LSEAttention是时间序列预测所需要的全部

LSEAttention is All You Need for Time Series Forecasting

摘要 Abstract

基于Transformer的架构在自然语言处理和计算机视觉领域取得了显著的成功。然而,在多变量长期预测任务中,其表现往往不如一些简单的线性基准模型。先前的研究指出,传统的注意力机制是限制其在该领域效果的关键因素之一。为了解决这一问题,我们提出了LATST,这是一种旨在缓解基于Transformer的时间序列预测中常见的熵坍塌和训练不稳定性的新方法。我们在多个真实世界多变量时间序列数据集上对LATST进行了严格评估,证明了其能够超越现有的最先进的Transformer模型。值得注意的是,在某些数据集上,LATST在参数量少于一些线性模型的情况下实现了具有竞争力的表现,凸显了其高效性和有效性。

Transformer-based architectures have achieved remarkable success in natural language processing and computer vision.
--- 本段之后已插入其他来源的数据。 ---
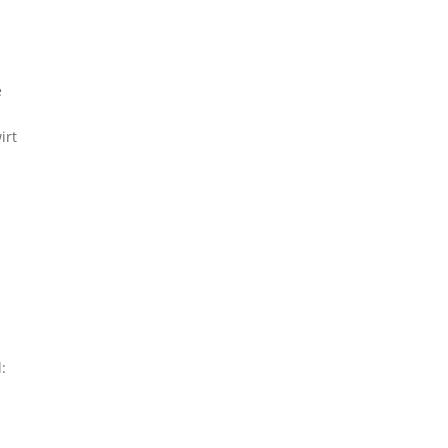
e
irt
:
However, their performance in multivariate long-term forecasting often falls short compared to simpler linear baselines. Previous research has identified the traditional attention mechanism as a key factor limiting their effectiveness in this domain. To bridge this gap, we introduce LATST, a novel approach designed to mitigate entropy collapse and training instability common challenges in Transformer-based time series forecasting. We rigorously evaluate LATST across multiple real-world multivariate time series datasets, demonstrating its ability to outperform existing state-of-the-art Transformer models. Notably, LATST manages to achieve competitive performance with fewer parameters than some linear models on certain datasets, highlighting its efficiency and effectiveness.